On connaît l’histoire : la petite bourgeoise Silvia veut sonder le cœur et les reins de son promis, Dorante, en changeant de rôle avec sa servante, Lisette, pour mieux le jauger; mais, ce dont personne n’aurait pu se douter, voilà que Dorante utilise le même subterfuge en troquant ses habits pour ceux de son serviteur Arlequin pour les mêmes raisons. S’ensuit un jeu de rôles et de situations des plus cocasses.

En Silvia, impétueuse et cassante, Bénédicte Décary offre une version caricaturale de femme capricieuse et exigeante, alors que plus solide, David Savard en Dorante traduit bien la complexité du penchant amoureux contrarié.

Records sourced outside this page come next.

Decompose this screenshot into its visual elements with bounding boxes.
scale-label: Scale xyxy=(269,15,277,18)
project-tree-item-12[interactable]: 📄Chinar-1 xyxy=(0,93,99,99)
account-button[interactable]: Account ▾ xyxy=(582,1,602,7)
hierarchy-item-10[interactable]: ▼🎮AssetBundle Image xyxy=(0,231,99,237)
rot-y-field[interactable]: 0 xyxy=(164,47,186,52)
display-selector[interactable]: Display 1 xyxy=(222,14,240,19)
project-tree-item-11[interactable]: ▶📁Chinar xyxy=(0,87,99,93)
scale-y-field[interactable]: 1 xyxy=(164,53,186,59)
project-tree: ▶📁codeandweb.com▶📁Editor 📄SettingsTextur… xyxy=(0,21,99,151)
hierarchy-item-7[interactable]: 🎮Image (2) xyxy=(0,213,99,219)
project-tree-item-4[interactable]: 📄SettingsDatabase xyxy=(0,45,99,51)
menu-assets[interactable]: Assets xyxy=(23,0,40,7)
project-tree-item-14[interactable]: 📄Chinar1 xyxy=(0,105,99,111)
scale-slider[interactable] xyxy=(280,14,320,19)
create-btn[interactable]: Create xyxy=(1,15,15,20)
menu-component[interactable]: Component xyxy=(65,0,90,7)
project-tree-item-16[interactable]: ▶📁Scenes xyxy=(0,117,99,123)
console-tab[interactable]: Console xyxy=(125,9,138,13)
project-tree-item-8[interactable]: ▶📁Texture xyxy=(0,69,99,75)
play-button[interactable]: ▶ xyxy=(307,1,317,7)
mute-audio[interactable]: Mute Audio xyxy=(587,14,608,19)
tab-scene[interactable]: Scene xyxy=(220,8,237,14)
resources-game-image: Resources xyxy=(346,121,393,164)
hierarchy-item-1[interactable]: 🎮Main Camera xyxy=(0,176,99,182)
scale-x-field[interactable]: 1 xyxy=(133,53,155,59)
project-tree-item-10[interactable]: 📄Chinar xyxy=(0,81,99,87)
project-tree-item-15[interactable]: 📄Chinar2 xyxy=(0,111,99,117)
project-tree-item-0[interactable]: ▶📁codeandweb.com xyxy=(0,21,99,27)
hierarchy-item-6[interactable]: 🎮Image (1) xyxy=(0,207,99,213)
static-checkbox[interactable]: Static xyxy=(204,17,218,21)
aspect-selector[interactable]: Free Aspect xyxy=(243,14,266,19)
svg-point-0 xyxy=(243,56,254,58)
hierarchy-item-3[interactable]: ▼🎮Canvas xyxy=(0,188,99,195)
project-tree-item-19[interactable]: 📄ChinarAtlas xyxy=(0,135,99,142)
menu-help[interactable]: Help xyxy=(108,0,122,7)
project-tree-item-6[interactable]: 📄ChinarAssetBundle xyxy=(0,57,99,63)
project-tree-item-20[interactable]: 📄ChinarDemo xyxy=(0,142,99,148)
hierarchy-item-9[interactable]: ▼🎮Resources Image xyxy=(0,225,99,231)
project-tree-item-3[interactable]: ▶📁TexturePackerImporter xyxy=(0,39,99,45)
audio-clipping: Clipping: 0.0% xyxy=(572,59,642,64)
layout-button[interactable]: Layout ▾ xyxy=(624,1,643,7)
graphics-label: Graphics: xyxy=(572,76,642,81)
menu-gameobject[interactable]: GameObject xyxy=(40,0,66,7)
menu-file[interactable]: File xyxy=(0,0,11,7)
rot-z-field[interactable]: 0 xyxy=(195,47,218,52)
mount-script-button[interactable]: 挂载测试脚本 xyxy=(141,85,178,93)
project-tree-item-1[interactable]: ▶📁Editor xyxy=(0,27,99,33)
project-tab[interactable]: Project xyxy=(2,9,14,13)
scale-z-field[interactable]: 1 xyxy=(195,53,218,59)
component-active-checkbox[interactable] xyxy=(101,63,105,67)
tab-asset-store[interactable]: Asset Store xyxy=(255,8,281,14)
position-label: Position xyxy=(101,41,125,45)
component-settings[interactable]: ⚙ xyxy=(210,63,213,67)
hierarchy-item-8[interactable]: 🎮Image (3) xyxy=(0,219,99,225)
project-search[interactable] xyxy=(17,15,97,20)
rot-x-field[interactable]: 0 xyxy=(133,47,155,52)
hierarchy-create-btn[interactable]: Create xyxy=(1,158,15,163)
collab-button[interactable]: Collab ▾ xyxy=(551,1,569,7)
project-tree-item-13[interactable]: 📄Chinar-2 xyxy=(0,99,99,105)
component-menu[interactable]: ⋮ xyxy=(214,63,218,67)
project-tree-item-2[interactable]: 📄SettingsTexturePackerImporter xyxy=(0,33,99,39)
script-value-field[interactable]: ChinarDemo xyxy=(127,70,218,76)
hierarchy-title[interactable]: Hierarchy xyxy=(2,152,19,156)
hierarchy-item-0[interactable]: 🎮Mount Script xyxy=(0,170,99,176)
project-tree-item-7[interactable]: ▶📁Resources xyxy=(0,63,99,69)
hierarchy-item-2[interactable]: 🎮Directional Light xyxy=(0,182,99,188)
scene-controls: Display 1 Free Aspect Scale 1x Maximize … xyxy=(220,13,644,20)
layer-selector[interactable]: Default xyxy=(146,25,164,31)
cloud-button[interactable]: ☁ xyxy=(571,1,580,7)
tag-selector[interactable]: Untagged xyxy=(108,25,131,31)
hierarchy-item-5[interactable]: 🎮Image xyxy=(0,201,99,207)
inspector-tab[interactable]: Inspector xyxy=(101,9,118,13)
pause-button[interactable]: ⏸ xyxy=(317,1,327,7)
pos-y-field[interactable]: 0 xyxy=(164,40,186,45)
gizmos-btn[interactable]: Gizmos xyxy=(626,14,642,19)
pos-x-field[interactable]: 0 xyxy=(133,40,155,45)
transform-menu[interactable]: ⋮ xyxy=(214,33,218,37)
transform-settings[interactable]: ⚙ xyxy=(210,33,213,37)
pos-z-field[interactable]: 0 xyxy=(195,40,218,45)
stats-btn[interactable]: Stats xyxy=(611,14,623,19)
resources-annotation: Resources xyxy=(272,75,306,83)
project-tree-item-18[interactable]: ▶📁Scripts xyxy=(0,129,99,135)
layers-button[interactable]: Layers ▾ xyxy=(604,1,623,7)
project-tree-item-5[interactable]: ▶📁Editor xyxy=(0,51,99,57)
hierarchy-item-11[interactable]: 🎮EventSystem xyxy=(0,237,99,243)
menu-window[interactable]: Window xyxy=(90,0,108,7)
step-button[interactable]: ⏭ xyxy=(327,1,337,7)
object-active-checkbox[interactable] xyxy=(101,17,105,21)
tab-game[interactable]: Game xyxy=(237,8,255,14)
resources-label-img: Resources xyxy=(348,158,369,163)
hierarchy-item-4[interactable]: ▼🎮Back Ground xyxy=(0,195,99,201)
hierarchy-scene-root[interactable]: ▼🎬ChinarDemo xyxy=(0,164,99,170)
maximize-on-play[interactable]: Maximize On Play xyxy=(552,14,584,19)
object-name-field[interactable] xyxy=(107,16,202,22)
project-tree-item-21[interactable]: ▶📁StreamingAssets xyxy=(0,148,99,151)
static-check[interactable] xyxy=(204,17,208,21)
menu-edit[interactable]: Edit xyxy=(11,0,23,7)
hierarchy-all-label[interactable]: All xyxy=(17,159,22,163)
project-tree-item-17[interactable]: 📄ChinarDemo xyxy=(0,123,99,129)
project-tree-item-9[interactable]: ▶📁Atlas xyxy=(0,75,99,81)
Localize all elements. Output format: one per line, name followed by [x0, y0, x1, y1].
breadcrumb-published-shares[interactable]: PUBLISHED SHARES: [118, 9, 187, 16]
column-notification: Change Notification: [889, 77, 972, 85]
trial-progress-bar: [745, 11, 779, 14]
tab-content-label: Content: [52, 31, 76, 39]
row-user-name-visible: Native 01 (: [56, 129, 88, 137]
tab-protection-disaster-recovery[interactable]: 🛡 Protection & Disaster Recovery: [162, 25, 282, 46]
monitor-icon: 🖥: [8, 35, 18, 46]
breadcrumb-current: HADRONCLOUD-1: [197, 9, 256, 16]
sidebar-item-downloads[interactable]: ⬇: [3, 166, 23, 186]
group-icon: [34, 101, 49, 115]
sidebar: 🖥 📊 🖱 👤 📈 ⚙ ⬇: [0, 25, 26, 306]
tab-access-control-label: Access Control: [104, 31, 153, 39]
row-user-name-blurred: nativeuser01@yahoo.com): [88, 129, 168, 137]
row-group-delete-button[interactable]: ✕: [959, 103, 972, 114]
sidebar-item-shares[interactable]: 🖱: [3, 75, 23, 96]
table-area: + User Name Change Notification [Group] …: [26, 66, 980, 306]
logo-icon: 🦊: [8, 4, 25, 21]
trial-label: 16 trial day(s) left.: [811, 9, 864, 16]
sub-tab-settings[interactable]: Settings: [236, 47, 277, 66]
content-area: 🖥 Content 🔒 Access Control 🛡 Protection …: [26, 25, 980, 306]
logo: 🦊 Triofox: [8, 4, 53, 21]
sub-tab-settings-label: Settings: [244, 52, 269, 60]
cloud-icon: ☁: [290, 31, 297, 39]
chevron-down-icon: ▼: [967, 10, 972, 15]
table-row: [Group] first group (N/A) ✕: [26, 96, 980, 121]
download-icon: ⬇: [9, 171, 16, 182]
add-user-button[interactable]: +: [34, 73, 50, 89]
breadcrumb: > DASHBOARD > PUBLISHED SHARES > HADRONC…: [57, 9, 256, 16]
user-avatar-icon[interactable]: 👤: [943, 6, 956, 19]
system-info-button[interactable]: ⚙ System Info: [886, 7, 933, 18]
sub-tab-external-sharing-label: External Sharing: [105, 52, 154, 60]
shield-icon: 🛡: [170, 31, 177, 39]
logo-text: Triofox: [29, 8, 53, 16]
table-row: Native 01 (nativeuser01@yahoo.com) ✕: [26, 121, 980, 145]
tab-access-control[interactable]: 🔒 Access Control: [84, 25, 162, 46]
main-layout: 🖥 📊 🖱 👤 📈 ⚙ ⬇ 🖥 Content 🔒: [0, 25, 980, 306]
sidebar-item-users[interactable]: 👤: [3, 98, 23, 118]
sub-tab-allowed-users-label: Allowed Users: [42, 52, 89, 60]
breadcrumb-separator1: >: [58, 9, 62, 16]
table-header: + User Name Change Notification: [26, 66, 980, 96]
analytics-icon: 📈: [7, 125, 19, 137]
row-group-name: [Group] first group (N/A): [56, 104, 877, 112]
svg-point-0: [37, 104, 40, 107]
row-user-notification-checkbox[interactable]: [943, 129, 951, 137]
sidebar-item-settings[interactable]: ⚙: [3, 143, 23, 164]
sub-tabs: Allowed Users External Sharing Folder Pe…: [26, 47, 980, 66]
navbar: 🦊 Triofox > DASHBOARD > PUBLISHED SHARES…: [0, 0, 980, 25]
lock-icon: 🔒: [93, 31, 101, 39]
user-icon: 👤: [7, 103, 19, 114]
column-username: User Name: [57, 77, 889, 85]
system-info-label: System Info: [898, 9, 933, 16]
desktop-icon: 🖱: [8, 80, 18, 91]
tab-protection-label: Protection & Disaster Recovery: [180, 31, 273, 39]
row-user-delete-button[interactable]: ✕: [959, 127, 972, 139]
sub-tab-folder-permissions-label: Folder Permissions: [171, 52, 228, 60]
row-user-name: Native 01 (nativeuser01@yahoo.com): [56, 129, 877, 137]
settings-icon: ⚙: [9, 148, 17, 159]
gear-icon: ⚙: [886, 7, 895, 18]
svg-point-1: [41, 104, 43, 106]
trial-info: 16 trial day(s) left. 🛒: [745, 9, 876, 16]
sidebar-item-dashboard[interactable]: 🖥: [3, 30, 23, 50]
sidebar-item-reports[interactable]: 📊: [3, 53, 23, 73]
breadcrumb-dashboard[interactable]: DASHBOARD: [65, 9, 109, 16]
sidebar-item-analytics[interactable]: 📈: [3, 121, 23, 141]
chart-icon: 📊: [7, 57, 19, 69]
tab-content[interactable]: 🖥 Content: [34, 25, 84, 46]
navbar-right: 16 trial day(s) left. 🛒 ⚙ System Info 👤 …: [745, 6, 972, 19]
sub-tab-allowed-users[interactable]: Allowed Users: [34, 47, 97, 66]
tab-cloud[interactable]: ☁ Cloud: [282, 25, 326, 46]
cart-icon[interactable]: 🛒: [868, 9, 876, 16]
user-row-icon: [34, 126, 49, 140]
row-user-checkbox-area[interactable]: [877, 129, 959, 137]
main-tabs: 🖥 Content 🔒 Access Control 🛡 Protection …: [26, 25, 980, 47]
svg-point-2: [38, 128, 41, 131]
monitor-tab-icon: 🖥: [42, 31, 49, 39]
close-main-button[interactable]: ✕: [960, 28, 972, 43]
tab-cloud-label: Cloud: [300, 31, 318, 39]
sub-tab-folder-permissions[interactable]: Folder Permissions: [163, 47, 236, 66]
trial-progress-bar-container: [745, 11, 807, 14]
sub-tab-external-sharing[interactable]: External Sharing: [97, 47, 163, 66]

Son serviteur, Arlequin, joué par Marc Beaupré à qui l’on n’aurait pas pensé dans ce registre, se tire très bien d’affaires en nouveau maître qui profitera de la situation pour charmer Lisette, la servante de Silvia interprétée avec une belle truculence par Catherine Trudeau convertie en maîtresse. En fait, c’est elle qui vole le show.

Catherine Trudeau paraît, pour notre plus grand ravissement, être celle entre tous qui sait le mieux tirer les ficelles. La comédienne a atteint suffisamment de maturité de jeu pour se mesurer à ce rôle payant pour une actrice. Elle rend toute la perplexité des émotions avec une justesse et une candeur qui ne se démentent pas tout au long de la pièce.

En Monsieur Orgon, le père de Silvia, Henri Chassé est méconnaissable avec sa longue perruque touffue, à la fois bouclée et hirsute. Son jeu est franc, mais sans rien de plus que ce qu’on connaît déjà de son imposante carrière. Quant à Mario, le frère de Silvia, interprété par Philippe Thibault-Denis, le jeune comédien manque de cette présence forte en scène qu’il avait dans Les Trois Mousquetaires et Roméo et Juliette à ce même théâtre.

Le décor de Jean Bard, avec son large bassin d’eau central évoquant davantage une place publique ordinaire qu’un jardin provençal fréquenté par les bourgeois, n’ajoute aucune puissance à l’œuvre, si ce n’est un concept que le scénographe a voulu organique avec son ciel bleu et ses petits cris d’oiseaux.

À une époque où les mariages étaient le plus souvent arrangés et imposés avec des prérogatives autoritaires selon le rang social et la fortune, Marivaux avait affiché un grand modernisme avec son personnage d’Orgon qui laisse sa fille libre de son propre choix en matière de cœur. Dommage qu’Alain Zouvi n’ait pas affirmé dans sa mise en scène le même modernisme, et dépassé ce carcan classique qui n’apporte à l’œuvre aucun caractère neuf.